Task brief :: I would like the lines below, from the one with "22 septembre 2025" through the one with "Tuss Boletos", copied exactly and without any pictures.

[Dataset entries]

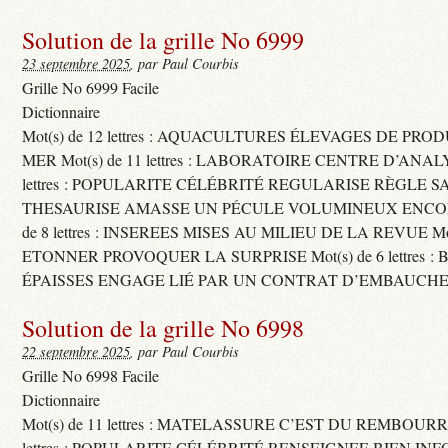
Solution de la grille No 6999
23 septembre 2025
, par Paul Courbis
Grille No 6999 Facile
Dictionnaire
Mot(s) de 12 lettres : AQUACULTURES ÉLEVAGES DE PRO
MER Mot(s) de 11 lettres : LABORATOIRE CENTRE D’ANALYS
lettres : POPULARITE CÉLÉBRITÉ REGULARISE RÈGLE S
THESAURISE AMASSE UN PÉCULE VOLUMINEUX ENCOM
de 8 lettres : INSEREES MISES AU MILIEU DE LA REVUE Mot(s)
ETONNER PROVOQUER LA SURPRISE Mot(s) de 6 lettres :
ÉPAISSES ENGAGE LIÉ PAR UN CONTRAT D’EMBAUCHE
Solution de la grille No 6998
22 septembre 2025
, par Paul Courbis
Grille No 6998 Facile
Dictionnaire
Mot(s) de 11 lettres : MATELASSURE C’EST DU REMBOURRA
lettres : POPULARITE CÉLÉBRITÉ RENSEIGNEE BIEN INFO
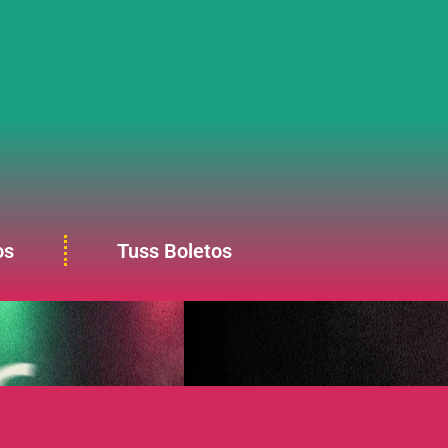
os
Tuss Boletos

==

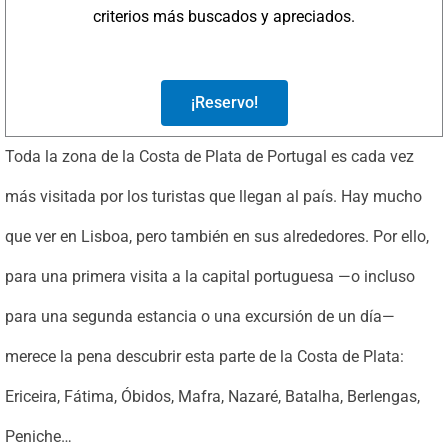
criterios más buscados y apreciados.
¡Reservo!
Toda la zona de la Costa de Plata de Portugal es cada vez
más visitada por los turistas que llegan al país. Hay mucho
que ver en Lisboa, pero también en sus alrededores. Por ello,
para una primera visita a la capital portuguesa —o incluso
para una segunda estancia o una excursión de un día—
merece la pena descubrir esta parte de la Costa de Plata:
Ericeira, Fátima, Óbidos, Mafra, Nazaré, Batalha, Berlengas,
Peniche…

Exercise response ::
22 septembre 2025
, par Paul Courbis
Grille No 6998 Facile
Dictionnaire
Mot(s) de 11 lettres : MATELASSURE C’EST DU REMBOURRA
lettres : POPULARITE CÉLÉBRITÉ RENSEIGNEE BIEN INFO
os
Tuss Boletos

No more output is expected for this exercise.